However, she then had the opportunity to come back to Six Flags in 2010. “I was offered the job of park President, and that is where I have been ever since,” she says with discernible pride.
The attractions industry ‘gets into the blood’
“It’s funny,” says Weber. “A lot of people in our industry start out as I did, as a seasonal employee. They think this isn’t where they’ll wind up. However, there’s something that gets into your blood.”
“It is an amazing industry, creating memories for people, making them happy, making them smile,” says Weber. “It’s also an industry where you’re able to touch a lot of people’s lives, and develop people, and see them grow.
“I personally was able to develop skill-sets at a young age that have helped me to become who I am today. I think it is an amazing industry that provides unique opportunities.”
Identifying the brand niche
Six Flags Magic Mountain is a 262-acre park located in the Santa Clarita neighbourhood of Valencia, north of Los Angeles. It opened on May 30th 1971 as Magic Mountain. Six Flags bought the park in 1979 adding their name to the title. The park has around 3,000 employees and an astonishing nineteen coasters: more than any other park in the country.

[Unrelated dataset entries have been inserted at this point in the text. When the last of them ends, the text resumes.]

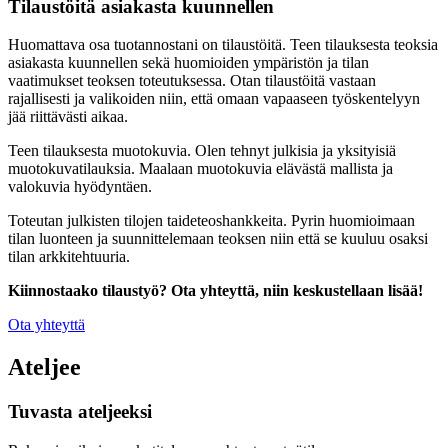
Tilaustöitä asiakasta kuunnellen
Huomattava osa tuotannostani on tilaustöitä. Teen tilauksesta teoksia
asiakasta kuunnellen sekä huomioiden ympäristön ja tilan
vaatimukset teoksen toteutuksessa. Otan tilaustöitä vastaan
rajallisesti ja valikoiden niin, että omaan vapaaseen työskentelyyn
jää riittävästi aikaa.
Teen tilauksesta muotokuvia. Olen tehnyt julkisia ja yksityisiä
muotokuvatilauksia. Maalaan muotokuvia elävästä mallista ja
valokuvia hyödyntäen.
Toteutan julkisten tilojen taideteoshankkeita. Pyrin huomioimaan
tilan luonteen ja suunnittelemaan teoksen niin että se kuuluu osaksi
tilan arkkitehtuuria.
Kiinnostaako tilaustyö? Ota yhteyttä, niin keskustellaan lisää!
Ota yhteyttä
Ateljee
Tuvasta ateljeeksi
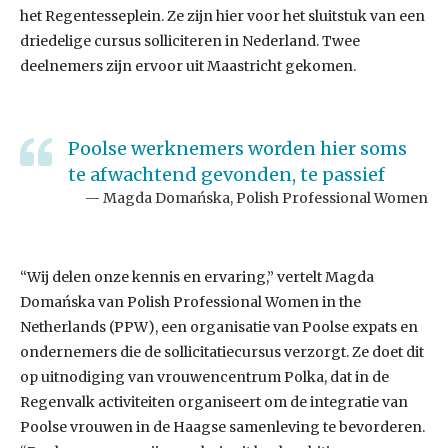
het Regentesseplein. Ze zijn hier voor het sluitstuk van een
driedelige cursus solliciteren in Nederland. Twee
deelnemers zijn ervoor uit Maastricht gekomen.
Poolse werknemers worden hier soms
te afwachtend gevonden, te passief
Magda Domańska, Polish Professional Women
“Wij delen onze kennis en ervaring,” vertelt Magda
Domańska van Polish Professional Women in the
Netherlands (PPW), een organisatie van Poolse expats en
ondernemers die de sollicitatiecursus verzorgt. Ze doet dit
op uitnodiging van vrouwencentrum Polka, dat in de
Regenvalk activiteiten organiseert om de integratie van
Poolse vrouwen in de Haagse samenleving te bevorderen.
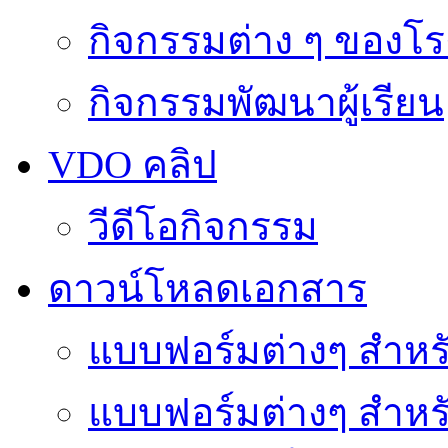
กิจกรรมต่าง ๆ ของโร
กิจกรรมพัฒนาผู้เรียน
VDO คลิป
วีดีโอกิจกรรม
ดาวน์โหลดเอกสาร
แบบฟอร์มต่างๆ สำหรั
แบบฟอร์มต่างๆ สำหร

“Way early on we identified our brand niche as the thrill in this market. Interestingly, in 1995 we opened a waterpark (Hurricane Harbor) to complement our product. We were the first theme park company to have a double gate in California, specifically Southern California.
“We have continued to evolve, adding major thrills and major rollercoasters. Part of our product involves big events like Fright Fest, the number one voted Hallowe’en event in the country.”
Fright Fest, presented by Snickers, sees zombies and ghouls take over the park in the run-up to Hallowe’en. This year, the frights and surprises include a new haunted maze, a terrifying Scare Zone, a DJ dance party and a behind-the-scenes VIP tour.
Damned ‘N Disguise: Scare Zone transforms Metropolis into a morphing masquerade. In this spooky party zone, the living shift into the undead before visitors’ very eyes.
The park’s newest maze is Dead End where visitors journey through confusing corners and dreadful dead ends to the darkest outskirts of the scary Willoughby Estate.
Club 6-feet Under kicks off at 9.30pm each night at the Metro Park Pub. A devilish DJ serves up a feast of spectral sounds and monster mashups. Meanwhile the Hidden Haunts VIP tour takes visitors around obscure areas of the park, telling real-life haunting tales.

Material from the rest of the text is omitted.